Sceptics of the use of laparoscopy for the treatment of ovarian cancer can also be concerned with prolonged operative times. Our average procedure time of about 6 hours in laparoscopically managed ovarian cancer is quite long, although consistent with other published series.26,28 Although we did not calculate operative time of each phase of the procedure independently, the most time-consuming procedure is obviously lymphadenectomy, particularly the para-aortic lymphadenectomy phase that is characterised by a steep learning curve.

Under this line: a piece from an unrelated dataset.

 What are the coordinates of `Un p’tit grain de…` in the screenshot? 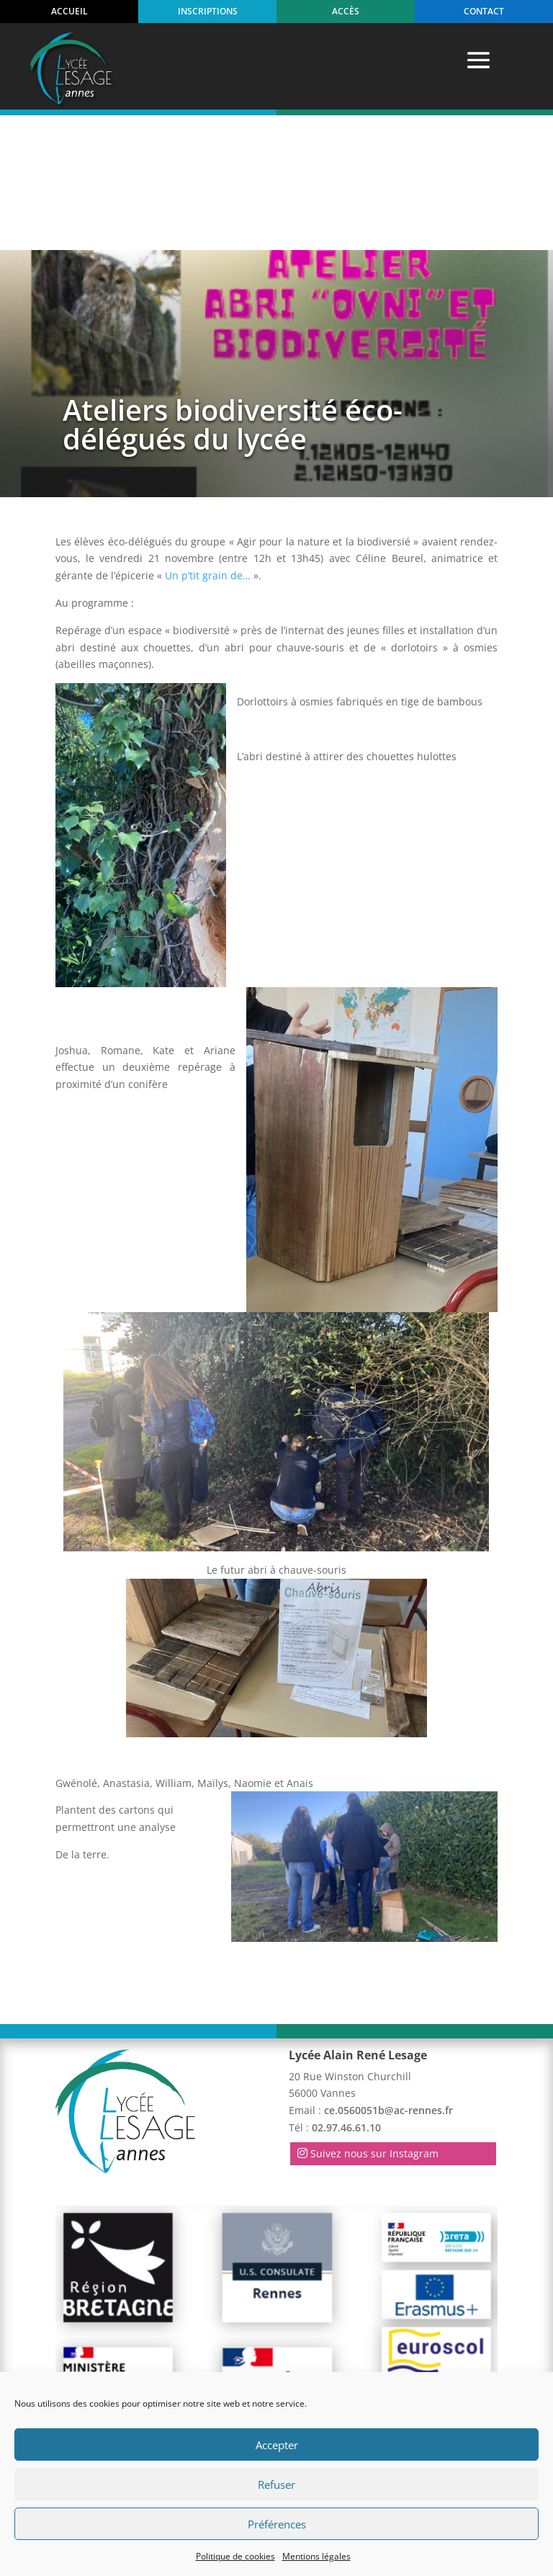 It's located at (208, 441).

The current study adds to a limited literature suggesting that, when the surgeon acquires an appropriate level of experience, the majority of large adnexal tumours can be safely resected laparoscopically. The most important variable in terms of choosing a laparoscopic or open approach may not be the mass size, but the experience of operating team, immediate access to accurate frozen section diagnosis, and preparation of patient to receive an adequate cancer surgery if indicated.